John Barton, who had been the European correspondent of an American paper, and who had seen its menace coming, looked back to the days before the war when he had been reporting history as it passed. He had backed Chamberlain at Munich. This was held against him now by American critics. He had been dead wrong. Everybody had been led up the garden path to the deep pit beyond. They were all in a deep pit now. How could England win? After the fall of France. After Crete. Their only hope lay in Russia, where the Germans were getting close to Moscow.
John Barton came out of his brown study and moved across the room. He stooped to pick up something. It was one of the chessmen which had been flung across the floor by the explosion. It was the white queen with which Anne had been playing.

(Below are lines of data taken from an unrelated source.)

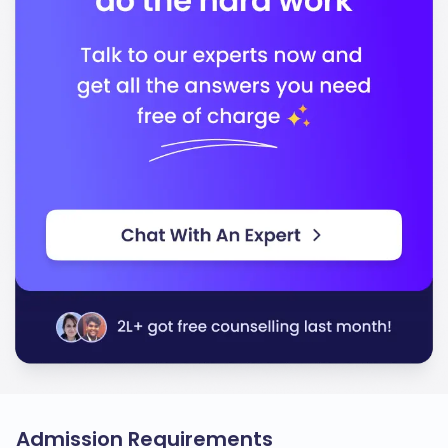
Admission Requirements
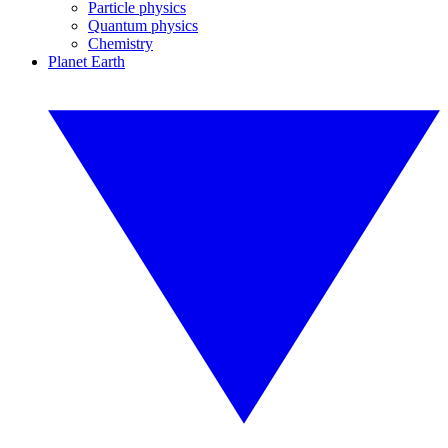
Particle physics
Quantum physics
Chemistry
Planet Earth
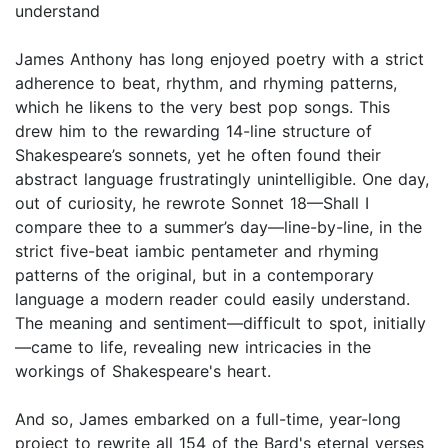
understand
James Anthony has long enjoyed poetry with a strict
adherence to beat, rhythm, and rhyming patterns,
which he likens to the very best pop songs. This
drew him to the rewarding 14-line structure of
Shakespeare’s sonnets, yet he often found their
abstract language frustratingly unintelligible. One day,
out of curiosity, he rewrote Sonnet 18—Shall I
compare thee to a summer’s day—line-by-line, in the
strict five-beat iambic pentameter and rhyming
patterns of the original, but in a contemporary
language a modern reader could easily understand.
The meaning and sentiment—difficult to spot, initially
—came to life, revealing new intricacies in the
workings of Shakespeare's heart.
And so, James embarked on a full-time, year-long
project to rewrite all 154 of the Bard's eternal verses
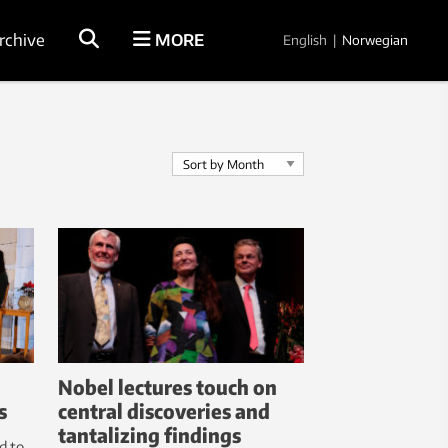
rchive
MORE
English
|
Norwegian
Nobel lectures touch on
s
central discoveries and
tantalizing findings
d to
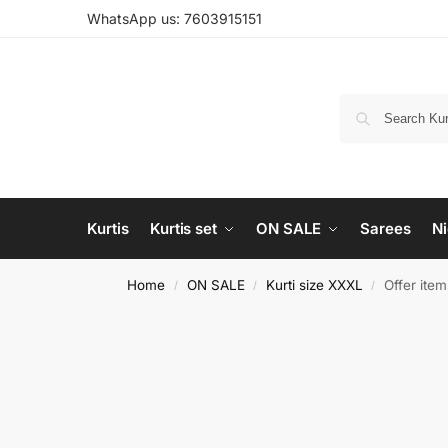
WhatsApp us: 7603915151
Kurtis
Kurtis set
ON SALE
Sarees
Ni
Home
ON SALE
Kurti size XXXL
Offer ite
/
/
/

The telephone bell was ringing in his study. It might be Anne, he thought, ringing him up from the underground station at Aldgate, as she sometimes did.
He hurried out of the drawing room and went into his own room at the back of the house where it was safe to turn on a light.
“Hullo,” he said, picking up the receiver. “Is that you, Anne?”
For a moment nobody spoke, but then a woman’s voice answered.
“Is that Mr. John Barton?”
“Yes. What is it?”
There was another hesitation before the woman’s voice spoke again.
“I’m afraid I have ...”
She hesitated again and then spoke with a kind of breathlessness.
“I’m sorry.... I have to give you bad news.... Can you take it?”
“About Anne?” asked John.
His voice sounded quite calm, but he suddenly felt faint and sick, and he was possessed by panic.
“I’m dreadfully sorry,” said the voice. “Lady Anne has been killed. She was very brave. We all worshipped her.”
He heard a sob at the end of the telephone.
“Where is she?” asked John.
His voice was only a little harsh.
There was another hesitation.
“There is nothing left of her. It was a big explosion. We cannot recover her body. Please accept our very deep sympathy.”
“Thank you,” said John.
He was quite polite. Somebody gave him deep sympathy because Anne had been killed. He said: “Thank you” as though someone had given him a cup of tea.
He dropped the receiver. There was something in his hand. He wondered what it was. It was the white queen with which Anne had been playing last night. He stared at it for a moment as if surprised to find it in his hand.
Then he gave a great cry, as though his soul had been torn out of his body.